What you will do: Please write out exactly the lines from the one with "המוקד לדייר של" through the end of the data below, both ends included, and omit any pictures.

>>>

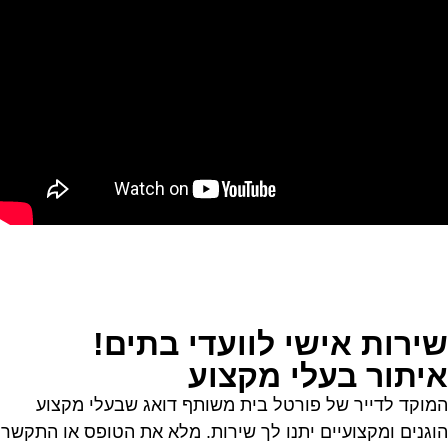
שירות אישי לוועדי בתים!
איתור בעלי מקצוע
המוקד לדייר של פורטל בית משותף דואג שבעלי מקצוע
הוגנים ומקצועיים יתנו לך שירות. מלא את הטופס או התקשר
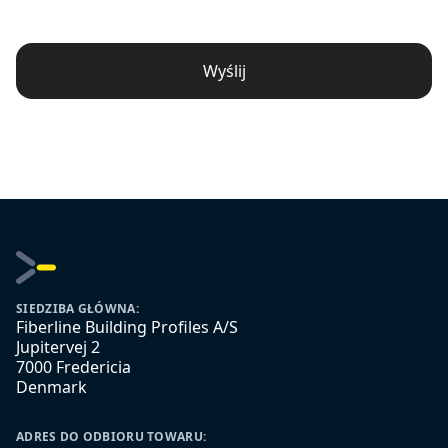
Wyślij
SIEDZIBA GŁÓWNA:
Fiberline Building Profiles A/S
Jupitervej 2
7000 Fredericia
Denmark
ADRES DO ODBIORU TOWARU:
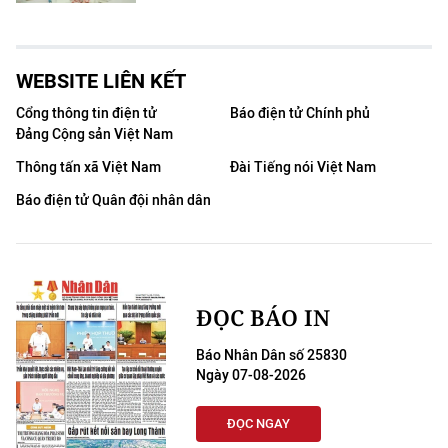
WEBSITE LIÊN KẾT
Cổng thông tin điện tử
Báo điện tử Chính phủ
Đảng Cộng sản Việt Nam
Thông tấn xã Việt Nam
Đài Tiếng nói Việt Nam
Báo điện tử Quân đội nhân dân
ĐỌC BÁO IN
Báo Nhân Dân số 25830
Ngày 07-08-2026
ĐỌC NGAY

<<<

Solution:
המוקד לדייר של פורטל בית משותף דואג שבעלי מקצוע
הוגנים ומקצועיים יתנו לך שירות. מלא את הטופס או התקשר
Wyślij
SIEDZIBA GŁÓWNA:
Fiberline Building Profiles A/S
Jupitervej 2
7000 Fredericia
Denmark
ADRES DO ODBIORU TOWARU:
WEBSITE LIÊN KẾT
Cổng thông tin điện tử
Báo điện tử Chính phủ
Đảng Cộng sản Việt Nam
Thông tấn xã Việt Nam
Đài Tiếng nói Việt Nam
Báo điện tử Quân đội nhân dân
ĐỌC BÁO IN
Báo Nhân Dân số 25830
Ngày 07-08-2026
ĐỌC NGAY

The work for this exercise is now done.